🤖 AI Summary
GeoML faces a critical challenge: the heterogeneity of remote sensing data—including multi-scale, multi-temporal, multi-modal inputs with inconsistent georeferencing and formats—contrasts sharply with the lag in domain-specific software tooling. To address this, we systematically survey the GeoML software ecosystem and propose an open-source framework designed for unified remote sensing data processing, model integration, and reproducible research. Our key contributions include: (i) a novel GeoML software governance system encompassing standardized foundation model integration, spatiotemporal alignment protocols, benchmarking frameworks, and a curated pre-trained model library; and (ii) an automated, end-to-end pipeline built upon TorchGeo and eo-learn for multi-scale spatiotemporal preprocessing and modeling. We validate the framework on crop-type mapping, demonstrating its standardization, scalability, and cross-platform reproducibility—thereby advancing the deep integration of geospatial science and artificial intelligence.
📝 Abstract
Recent advances in machine learning have been supported by the emergence of domain-specific software libraries, enabling streamlined workflows and increased reproducibility. For geospatial machine learning (GeoML), the availability of Earth observation data has outpaced the development of domain libraries to handle its unique challenges, such as varying spatial resolutions, spectral properties, temporal cadence, data coverage, coordinate systems, and file formats. This chapter presents a comprehensive overview of GeoML libraries, analyzing their evolution, core functionalities, and the current ecosystem. It also introduces popular GeoML libraries such as TorchGeo, eo-learn, and Raster Vision, detailing their architecture, supported data types, and integration with ML frameworks.
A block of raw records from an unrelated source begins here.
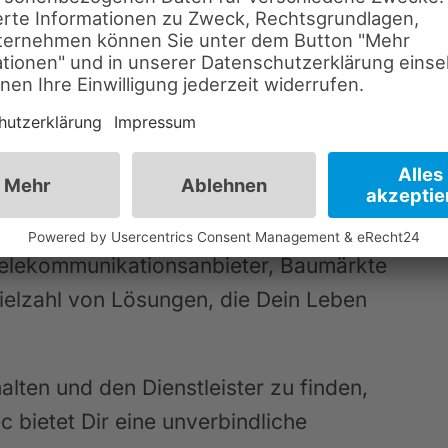
Home Planung & Installation
elekommunikationsanbieter, Baumärkte
Vielzahl von Lösungen, die Dein Leben
alten und den Dienstleister zu finden,
c bietet Dir eine unverbindliche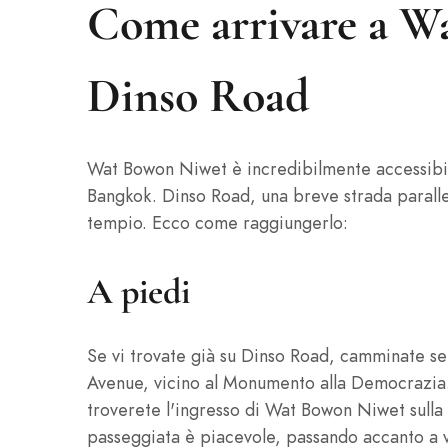
Come arrivare a W
Dinso Road
Wat Bowon Niwet è incredibilmente accessibile
Bangkok. Dinso Road, una breve strada parall
tempio. Ecco come raggiungerlo:
A piedi
Se vi trovate già su Dinso Road, camminate 
Avenue, vicino al Monumento alla Democrazia. 
troverete l'ingresso di Wat Bowon Niwet sulla
passeggiata è piacevole, passando accanto a v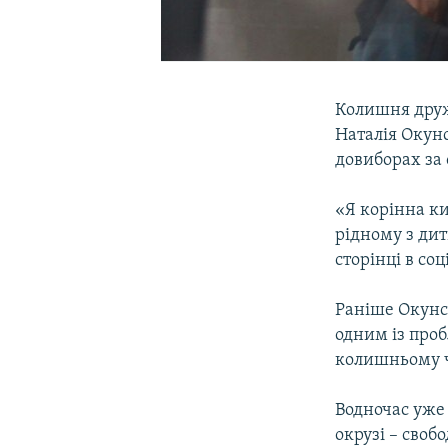
Колишня друж
Наталія Окун
довиборах за
«Я корінна ки
рідному з дит
сторінці в со
Раніше Окунсь
одним із про
колишньому ч
Водночас уже 
окрузі – своб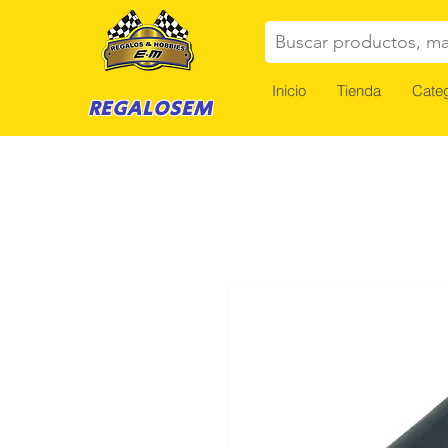
Buscar productos, ma
Inicio
Tienda
Categ
REGALOSEM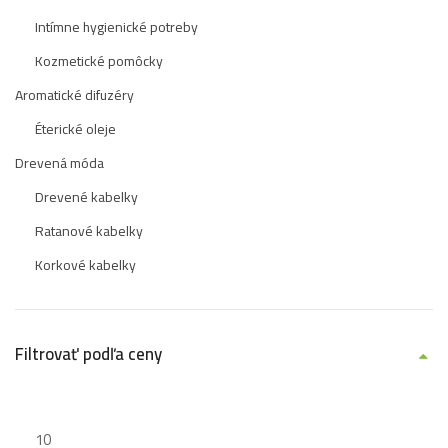
Intímne hygienické potreby
Kozmetické pomôcky
Aromatické difuzéry
Éterické oleje
Drevená móda
Drevené kabelky
Ratanové kabelky
Korkové kabelky
Filtrovať podľa ceny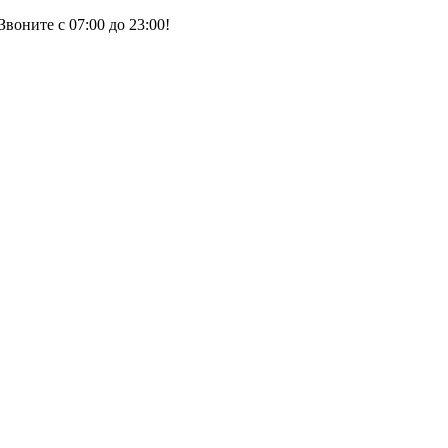
воните с 07:00 до 23:00!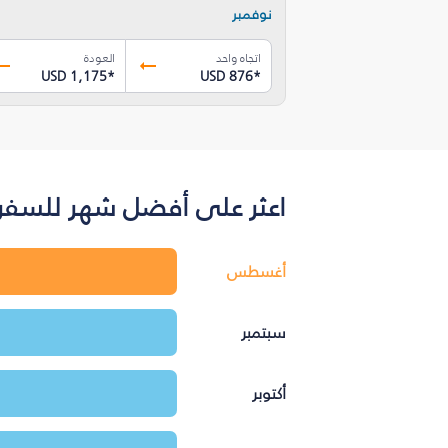
نوفمبر
اتجاه واحد
العودة
USD 1,175
*
USD 876
*
اعثر على أفضل شهر للسفر 
أغسطس
سبتمبر
أكتوبر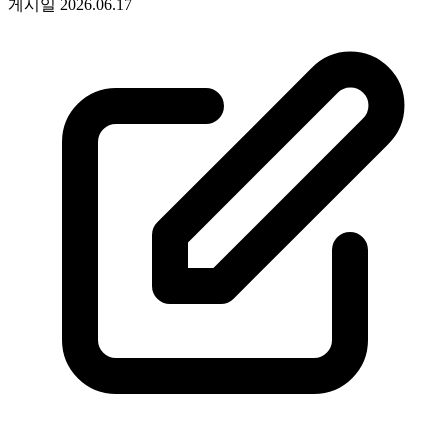
게시일
2026.06.17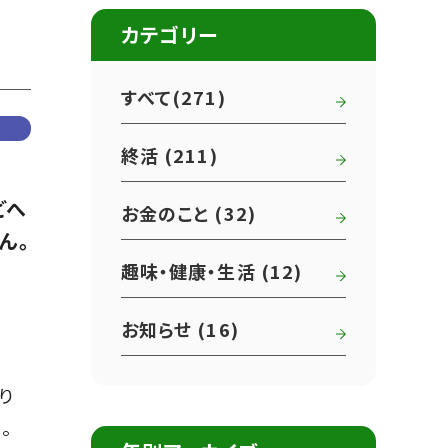
カテゴリー
すべて(271)
終活 (211)
どへ
お金のこと (32)
ん。
趣味・健康・生活 (12)
お知らせ (16)
り
。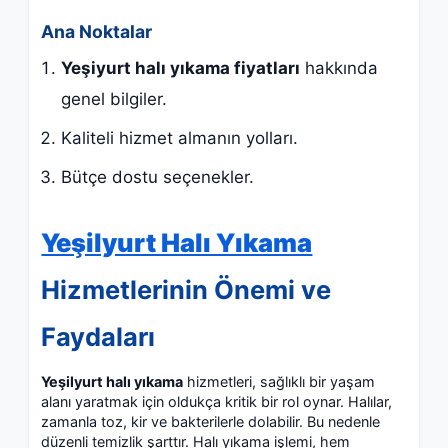
Ana Noktalar
Yeşiyurt halı yıkama fiyatları
hakkında
genel bilgiler.
Kaliteli hizmet almanın yolları.
Bütçe dostu seçenekler.
Yeşilyurt Halı Yıkama
Hizmetlerinin Önemi ve
Faydaları
Yeşilyurt halı yıkama
hizmetleri, sağlıklı bir yaşam
alanı yaratmak için oldukça kritik bir rol oynar. Halılar,
zamanla toz, kir ve bakterilerle dolabilir. Bu nedenle
düzenli temizlik şarttır. Halı yıkama işlemi, hem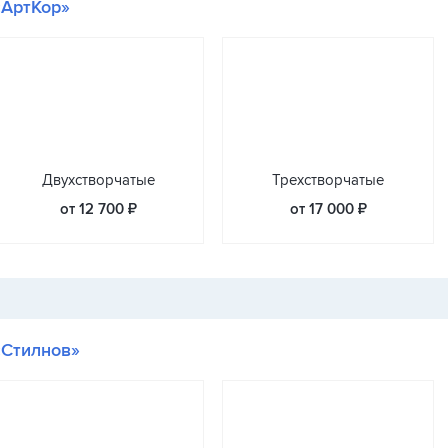
«АртКор»
Двухстворчатые
Трехстворчатые
от 12 700 ₽
от 17 000 ₽
«Стилнов»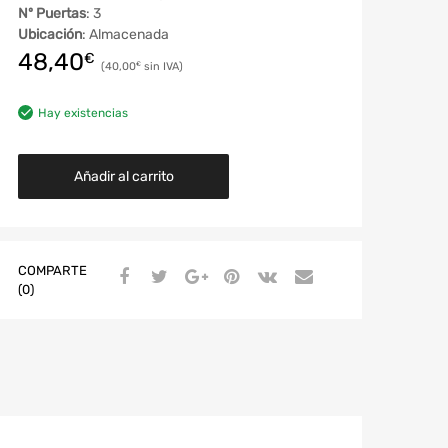
Nº Puertas
: 3
Ubicación
: Almacenada
48,40
€
40,00
€
Hay existencias
Añadir al carrito
COMPARTE
(0)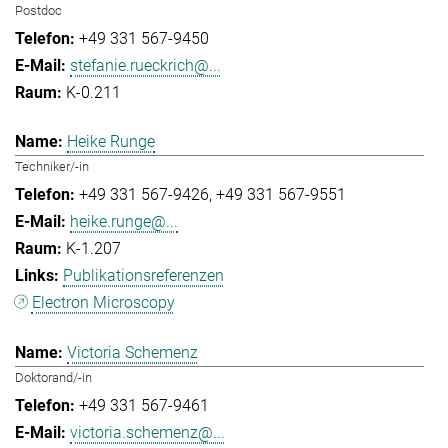
Postdoc
+49 331 567-9450
stefanie.rueckrich@...
K-0.211
Heike Runge
Techniker/-in
+49 331 567-9426
+49 331 567-9551
heike.runge@...
K-1.207
Publikationsreferenzen
Electron Microscopy
Victoria Schemenz
Doktorand/-in
+49 331 567-9461
victoria.schemenz@...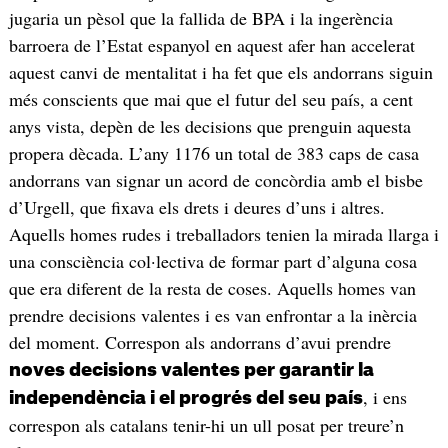
jugaria un pèsol que la fallida de BPA i la ingerència
barroera de l’Estat espanyol en aquest afer han accelerat
aquest canvi de mentalitat i ha fet que els andorrans siguin
més conscients que mai que el futur del seu país, a cent
anys vista, depèn de les decisions que prenguin aquesta
propera dècada. L’any 1176 un total de 383 caps de casa
andorrans van signar un acord de concòrdia amb el bisbe
d’Urgell, que fixava els drets i deures d’uns i altres.
Aquells homes rudes i treballadors tenien la mirada llarga i
una consciència col·lectiva de formar part d’alguna cosa
que era diferent de la resta de coses. Aquells homes van
prendre decisions valentes i es van enfrontar a la inèrcia
del moment. Correspon als andorrans d’avui prendre
noves decisions valentes per garantir la
, i ens
independència i el progrés del seu país
correspon als catalans tenir-hi un ull posat per treure’n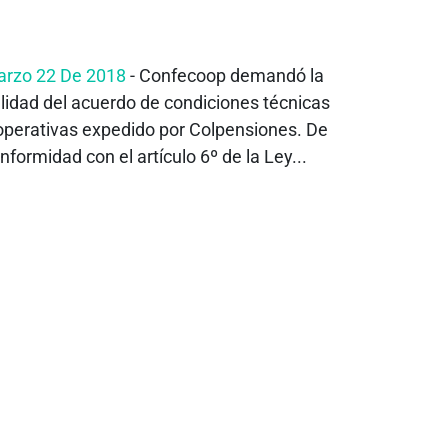
rzo 22 De 2018
- Confecoop demandó la
lidad del acuerdo de condiciones técnicas
operativas expedido por Colpensiones. De
nformidad con el artículo 6º de la Ley...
Additionally, it discusses common methodologies for data preprocessing, spatial--temporal joins, benchmarking, and the use of pretrained models. Through a case study in crop type mapping, it demonstrates practical applications of these tools. Best practices in software design, licensing, and testing are highlighted, along with open challenges and future directions, particularly the rise of foundation models and the need for governance in open-source geospatial software. Our aim is to guide practitioners, developers, and researchers in navigating and contributing to the rapidly evolving GeoML landscape.